Das Landgericht (LG) Bremen hat den evangelischen Pastor Olaf Latzel vom Vorwurf der Volksverhetzung freigesprochen (Urt. v. 20.05.2022, Az. 51 Ns 225 Js 26577/20). Das Gericht hob damit im Berufungsverfahren ein Urteil des Amtsgerichts (AG) Bremen auf, welches den Geistlichen im November 2020 wegen Volksverhetzung zu einer Geldstrafe von insgesamt 8.100 Euro (90 Tagessätze) verurteilt hatte. Das Urteil ist noch nicht rechtskräftig.

Hintergrund waren Äußerungen Latzels in einem Eheseminar, wo er unter anderem von "Genderdreck" und "Verbrechern" vom Christopher Street Day sprach. Im Prozess hatte ein Sachverständiger geäußert, dass Latzels Aussagen jedenfalls eine theologische Grundlage hätten. Das Gericht folgte mit seinem Urteil offenbar der Forderung der Verteidigung, die die Positionen des Pastors im Grundsatz von der Religions- und Meinungsfreiheit gedeckt sah.

Update: Latzel sei es mit Äußerungen nicht um Personen gegangen

Das Landgericht sah keine Hinweise für eine Aufstachelung zum Hass und die Äußerungen Latzels vom Grundsatz der Religions- und Meinungsfreiheit gedeckt.

Gleichwohl nannte Richter Hendrik Göhner die Wortwahl Latzels befremdlich. "Sie sind kein Beitrag, ein gesellschaftliches Klima zu schaffen, wo alle gut miteinander auskommen", sagte er. Latzel habe sich aber für die Äußerungen entschuldigt und mit seinen Aussagen nicht auf eine Bevölkerungsgruppe abgezielt. Vielmehr sei es ihm mit Blick auf die Gendertheorie um das soziologische Konzept und nicht etwa um Personen gegangen. 

Latzel, dessen Wortwahl in dem Seminar zwar archaisch anmute, argumentiere von der Bibel her, so der Richter. Man dürfe diese Äußerungen nicht aus dem Kontext des Eheseminars nehmen, dessen Teilnehmer aus der St. Martini-Gemeinde stammten und die Aussagen hätten einordnen können. Zum Kontext gehöre auch, dass die als konservativ geltende Gemeinde mehrfach Störungen wie etwa einem "Kiss-In" von Homosexuellen während eines Gottesdienstes 2008 und auch Sachbeschädigungen erfahren habe.

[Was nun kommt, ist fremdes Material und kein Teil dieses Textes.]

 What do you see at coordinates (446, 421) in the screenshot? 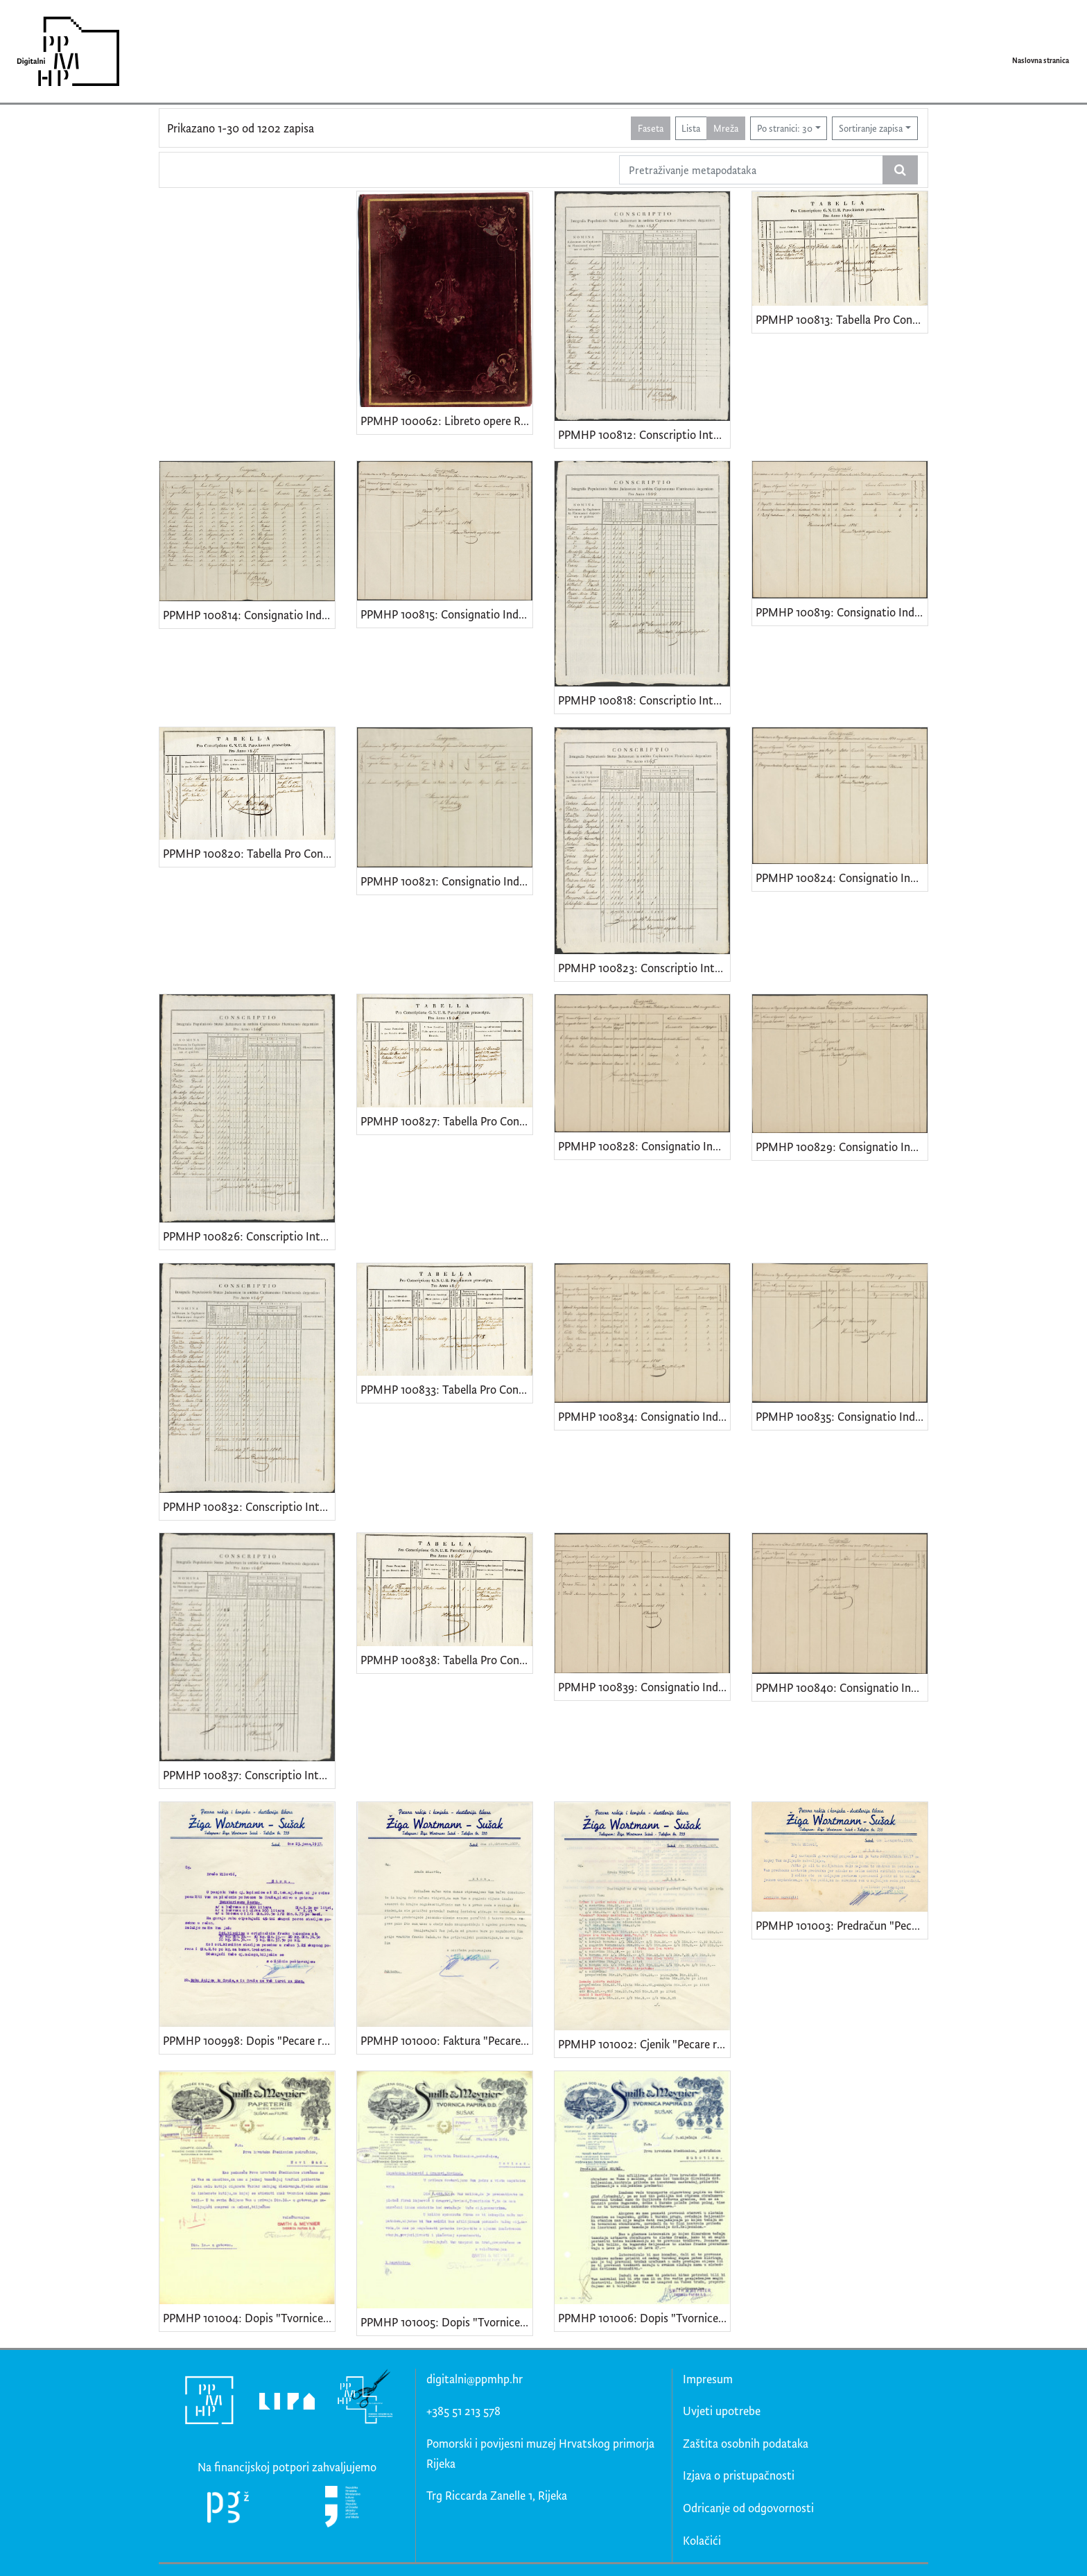
I see `PPMHP 100062: Libreto opere Rovilda di Messina` at bounding box center [446, 421].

Latzel selbst wollte sich nach dem Urteil nicht äußern. Er verwies auf ein noch laufendes Disziplinarverfahren gegen ihn bei seinem Arbeitgeber, der Bremischen Evangelischen Kirche (BEK). Sein Anwalt Sascha Böttner sprach mit Blick auf das Urteil von einer "vernünftigen, objektiven juristischen Einordnung des Sachverhalts". Das Gericht sei zu dem treffenden Schluss gekommen, dass die Glaubensfreiheit in der Abwägung mit den Äußerungen seines Mandanten überwiege.

Demonstrantin: "Bibel höher bewertet als Grundrechte"

Das Disziplinarverfahren sei völlig unabhängig vom Strafverfahren, so Böttner. Aus seiner Sicht sei es aber "natürlich" nach dem Freispruch einzustellen. Die BEK teilte mit, man nehme das Urteil zur Kenntnis und respektiere den Ausgang des Berufungsverfahrens. Der Kirchenausschuss werde nun prüfen, welche Auswirkungen der Freispruch für das kirchengerichtliche Disziplinarverfahren habe.

"Es ist allerdings klar, dass nach dienstrechtlicher Einschätzung Ausgrenzung und Verunglimpfung von Personen durch einen Pfarrer nicht tragbar sind. Aus diesem Grund werden wir auch weiterhin regelmäßig Dienstgespräche mit Herrn Latzel führen", sagte BEK-Schriftführer Pastor Bernd Kuschnerus.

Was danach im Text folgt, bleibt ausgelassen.